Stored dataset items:
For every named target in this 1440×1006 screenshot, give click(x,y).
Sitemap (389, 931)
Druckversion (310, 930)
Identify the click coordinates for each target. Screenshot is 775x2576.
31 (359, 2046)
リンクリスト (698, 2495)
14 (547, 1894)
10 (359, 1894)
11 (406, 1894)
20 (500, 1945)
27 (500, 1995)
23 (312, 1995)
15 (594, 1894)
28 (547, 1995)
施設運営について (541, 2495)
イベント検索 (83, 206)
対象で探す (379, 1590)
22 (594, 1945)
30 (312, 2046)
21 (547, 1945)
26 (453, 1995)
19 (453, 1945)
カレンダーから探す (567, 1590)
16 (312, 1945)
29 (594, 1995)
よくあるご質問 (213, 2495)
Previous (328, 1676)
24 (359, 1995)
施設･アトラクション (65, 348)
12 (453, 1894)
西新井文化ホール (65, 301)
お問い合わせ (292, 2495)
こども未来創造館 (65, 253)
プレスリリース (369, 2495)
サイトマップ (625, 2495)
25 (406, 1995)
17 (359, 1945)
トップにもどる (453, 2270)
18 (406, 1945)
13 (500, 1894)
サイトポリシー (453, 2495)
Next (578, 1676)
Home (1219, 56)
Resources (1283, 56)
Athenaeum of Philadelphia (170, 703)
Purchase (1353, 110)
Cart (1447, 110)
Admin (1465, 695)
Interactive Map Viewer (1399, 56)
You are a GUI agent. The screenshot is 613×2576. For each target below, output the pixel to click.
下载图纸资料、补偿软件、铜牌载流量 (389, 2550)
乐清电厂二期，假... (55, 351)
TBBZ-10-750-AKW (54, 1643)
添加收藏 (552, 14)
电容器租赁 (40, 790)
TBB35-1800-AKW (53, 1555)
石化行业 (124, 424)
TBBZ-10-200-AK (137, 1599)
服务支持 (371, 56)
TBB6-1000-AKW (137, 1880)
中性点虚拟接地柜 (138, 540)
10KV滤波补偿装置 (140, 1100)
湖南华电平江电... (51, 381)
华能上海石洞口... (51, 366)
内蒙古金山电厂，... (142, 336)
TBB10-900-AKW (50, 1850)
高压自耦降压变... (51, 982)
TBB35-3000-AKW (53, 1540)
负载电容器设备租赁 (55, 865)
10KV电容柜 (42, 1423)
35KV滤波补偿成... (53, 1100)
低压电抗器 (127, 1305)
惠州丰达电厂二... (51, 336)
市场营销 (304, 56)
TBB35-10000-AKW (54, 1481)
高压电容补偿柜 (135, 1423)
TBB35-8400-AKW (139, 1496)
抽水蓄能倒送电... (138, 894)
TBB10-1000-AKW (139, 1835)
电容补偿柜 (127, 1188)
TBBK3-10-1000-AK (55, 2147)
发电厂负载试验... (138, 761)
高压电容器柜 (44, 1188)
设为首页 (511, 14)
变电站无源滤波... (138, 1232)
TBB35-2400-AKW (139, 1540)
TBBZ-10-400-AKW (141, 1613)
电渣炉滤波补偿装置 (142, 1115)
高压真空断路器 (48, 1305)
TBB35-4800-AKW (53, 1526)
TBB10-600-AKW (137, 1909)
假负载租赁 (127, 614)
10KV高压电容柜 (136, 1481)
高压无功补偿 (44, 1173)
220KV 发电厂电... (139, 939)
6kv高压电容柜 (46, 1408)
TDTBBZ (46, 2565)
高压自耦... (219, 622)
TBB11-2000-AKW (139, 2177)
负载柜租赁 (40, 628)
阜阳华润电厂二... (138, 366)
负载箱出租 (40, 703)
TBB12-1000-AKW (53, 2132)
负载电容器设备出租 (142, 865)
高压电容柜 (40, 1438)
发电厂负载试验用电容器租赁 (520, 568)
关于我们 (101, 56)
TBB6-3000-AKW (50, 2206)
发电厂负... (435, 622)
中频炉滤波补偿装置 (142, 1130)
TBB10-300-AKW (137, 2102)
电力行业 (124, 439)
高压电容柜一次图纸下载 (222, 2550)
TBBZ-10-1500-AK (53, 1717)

◆ Work instruction ◆
The task calls for each record to be returned verbatim.

◆ Solution to this task ◆
For every named target in this 1440×1006 screenshot, give click(x,y).
Sitemap (389, 931)
Druckversion (310, 930)
Identify the click coordinates for each target. Screenshot is 775x2576.
31 (359, 2046)
リンクリスト (698, 2495)
14 (547, 1894)
10 (359, 1894)
11 (406, 1894)
20 (500, 1945)
27 (500, 1995)
23 (312, 1995)
15 (594, 1894)
28 (547, 1995)
施設運営について (541, 2495)
イベント検索 (83, 206)
対象で探す (379, 1590)
22 (594, 1945)
30 (312, 2046)
21 (547, 1945)
26 (453, 1995)
19 (453, 1945)
カレンダーから探す (567, 1590)
16 (312, 1945)
29 (594, 1995)
よくあるご質問 (213, 2495)
Previous (328, 1676)
24 (359, 1995)
施設･アトラクション (65, 348)
12 (453, 1894)
西新井文化ホール (65, 301)
お問い合わせ (292, 2495)
こども未来創造館 (65, 253)
プレスリリース (369, 2495)
サイトマップ (625, 2495)
25 (406, 1995)
17 (359, 1945)
トップにもどる (453, 2270)
18 (406, 1945)
13 (500, 1894)
サイトポリシー (453, 2495)
Next (578, 1676)
Home (1219, 56)
Resources (1283, 56)
Athenaeum of Philadelphia (170, 703)
Purchase (1353, 110)
Cart (1447, 110)
Admin (1465, 695)
Interactive Map Viewer (1399, 56)
You are a GUI agent. The screenshot is 613×2576. For each target below, output the pixel to click.
下载图纸资料、补偿软件、铜牌载流量 (389, 2550)
乐清电厂二期，假... (55, 351)
TBBZ-10-750-AKW (54, 1643)
添加收藏 (552, 14)
电容器租赁 (40, 790)
TBB35-1800-AKW (53, 1555)
石化行业 (124, 424)
TBBZ-10-200-AK (137, 1599)
服务支持 (371, 56)
TBB6-1000-AKW (137, 1880)
中性点虚拟接地柜 (138, 540)
10KV滤波补偿装置 (140, 1100)
湖南华电平江电... (51, 381)
华能上海石洞口... (51, 366)
内蒙古金山电厂，... (142, 336)
TBB10-900-AKW (50, 1850)
高压自耦降压变... (51, 982)
TBB35-3000-AKW (53, 1540)
负载电容器设备租赁 (55, 865)
10KV电容柜 (42, 1423)
35KV滤波补偿成... (53, 1100)
低压电抗器 (127, 1305)
惠州丰达电厂二... (51, 336)
市场营销 (304, 56)
TBB35-10000-AKW (54, 1481)
高压电容补偿柜 (135, 1423)
TBB35-8400-AKW (139, 1496)
抽水蓄能倒送电... (138, 894)
TBB10-1000-AKW (139, 1835)
电容补偿柜 (127, 1188)
TBBK3-10-1000-AK (55, 2147)
发电厂负载试验... (138, 761)
高压电容器柜 (44, 1188)
设为首页 (511, 14)
变电站无源滤波... (138, 1232)
TBB35-2400-AKW (139, 1540)
TBBZ-10-400-AKW (141, 1613)
电渣炉滤波补偿装置 (142, 1115)
高压真空断路器 (48, 1305)
TBB35-4800-AKW (53, 1526)
TBB10-600-AKW (137, 1909)
假负载租赁 (127, 614)
10KV高压电容柜 (136, 1481)
高压无功补偿 (44, 1173)
220KV 发电厂电... (139, 939)
6kv高压电容柜 (46, 1408)
TDTBBZ (46, 2565)
高压自耦... (219, 622)
TBB11-2000-AKW (139, 2177)
负载柜租赁 (40, 628)
阜阳华润电厂二... (138, 366)
负载箱出租 (40, 703)
TBB12-1000-AKW (53, 2132)
负载电容器设备出租 (142, 865)
高压电容柜 (40, 1438)
发电厂负载试验用电容器租赁 (520, 568)
关于我们 (101, 56)
TBB6-3000-AKW (50, 2206)
发电厂负... (435, 622)
中频炉滤波补偿装置 (142, 1130)
TBB10-300-AKW (137, 2102)
电力行业 (124, 439)
高压电容柜一次图纸下载 (222, 2550)
TBBZ-10-1500-AK (53, 1717)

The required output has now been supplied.